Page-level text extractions
══════

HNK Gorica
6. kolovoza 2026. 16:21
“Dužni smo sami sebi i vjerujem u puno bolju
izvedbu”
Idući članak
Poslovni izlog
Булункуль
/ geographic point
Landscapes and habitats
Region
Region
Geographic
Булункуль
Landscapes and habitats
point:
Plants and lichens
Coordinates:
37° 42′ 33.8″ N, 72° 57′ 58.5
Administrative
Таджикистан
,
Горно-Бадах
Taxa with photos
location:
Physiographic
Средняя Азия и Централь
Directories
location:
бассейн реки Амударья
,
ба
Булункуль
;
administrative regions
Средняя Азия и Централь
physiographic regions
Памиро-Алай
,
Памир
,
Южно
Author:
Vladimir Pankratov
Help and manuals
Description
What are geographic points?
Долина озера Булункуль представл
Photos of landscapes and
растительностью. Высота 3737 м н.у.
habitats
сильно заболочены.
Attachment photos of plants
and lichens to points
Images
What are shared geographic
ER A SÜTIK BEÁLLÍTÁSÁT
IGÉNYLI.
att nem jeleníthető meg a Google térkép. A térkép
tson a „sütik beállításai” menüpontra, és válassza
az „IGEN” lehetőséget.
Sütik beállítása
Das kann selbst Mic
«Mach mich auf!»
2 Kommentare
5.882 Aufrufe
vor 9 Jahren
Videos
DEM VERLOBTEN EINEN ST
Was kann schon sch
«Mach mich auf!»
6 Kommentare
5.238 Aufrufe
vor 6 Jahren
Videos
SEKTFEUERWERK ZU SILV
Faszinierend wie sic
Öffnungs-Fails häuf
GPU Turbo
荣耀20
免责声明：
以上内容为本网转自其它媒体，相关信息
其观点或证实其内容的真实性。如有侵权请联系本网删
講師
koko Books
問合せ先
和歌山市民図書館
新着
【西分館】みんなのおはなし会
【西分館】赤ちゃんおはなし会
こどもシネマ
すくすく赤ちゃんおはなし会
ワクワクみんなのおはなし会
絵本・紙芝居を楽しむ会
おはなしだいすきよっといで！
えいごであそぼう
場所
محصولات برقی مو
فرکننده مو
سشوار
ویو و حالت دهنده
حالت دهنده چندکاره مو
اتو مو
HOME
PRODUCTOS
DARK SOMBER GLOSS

══════

• [TASK OBJECTIVE] Output the records above exactly as written.

• [PROBLEM SOLUTION]
HNK Gorica
6. kolovoza 2026. 16:21
“Dužni smo sami sebi i vjerujem u puno bolju
izvedbu”
Idući članak
Poslovni izlog
Булункуль
/ geographic point
Landscapes and habitats
Region
Region
Geographic
Булункуль
Landscapes and habitats
point:
Plants and lichens
Coordinates:
37° 42′ 33.8″ N, 72° 57′ 58.5
Administrative
Таджикистан
,
Горно-Бадах
Taxa with photos
location:
Physiographic
Средняя Азия и Централь
Directories
location:
бассейн реки Амударья
,
ба
Булункуль
;
administrative regions
Средняя Азия и Централь
physiographic regions
Памиро-Алай
,
Памир
,
Южно
Author:
Vladimir Pankratov
Help and manuals
Description
What are geographic points?
Долина озера Булункуль представл
Photos of landscapes and
растительностью. Высота 3737 м н.у.
habitats
сильно заболочены.
Attachment photos of plants
and lichens to points
Images
What are shared geographic
ER A SÜTIK BEÁLLÍTÁSÁT
IGÉNYLI.
att nem jeleníthető meg a Google térkép. A térkép
tson a „sütik beállításai” menüpontra, és válassza
az „IGEN” lehetőséget.
Sütik beállítása
Das kann selbst Mic
«Mach mich auf!»
2 Kommentare
5.882 Aufrufe
vor 9 Jahren
Videos
DEM VERLOBTEN EINEN ST
Was kann schon sch
«Mach mich auf!»
6 Kommentare
5.238 Aufrufe
vor 6 Jahren
Videos
SEKTFEUERWERK ZU SILV
Faszinierend wie sic
Öffnungs-Fails häuf
GPU Turbo
荣耀20
免责声明：
以上内容为本网转自其它媒体，相关信息
其观点或证实其内容的真实性。如有侵权请联系本网删
講師
koko Books
問合せ先
和歌山市民図書館
新着
【西分館】みんなのおはなし会
【西分館】赤ちゃんおはなし会
こどもシネマ
すくすく赤ちゃんおはなし会
ワクワクみんなのおはなし会
絵本・紙芝居を楽しむ会
おはなしだいすきよっといで！
えいごであそぼう
場所
محصولات برقی مو
فرکننده مو
سشوار
ویو و حالت دهنده
حالت دهنده چندکاره مو
اتو مو
HOME
PRODUCTOS
DARK SOMBER GLOSS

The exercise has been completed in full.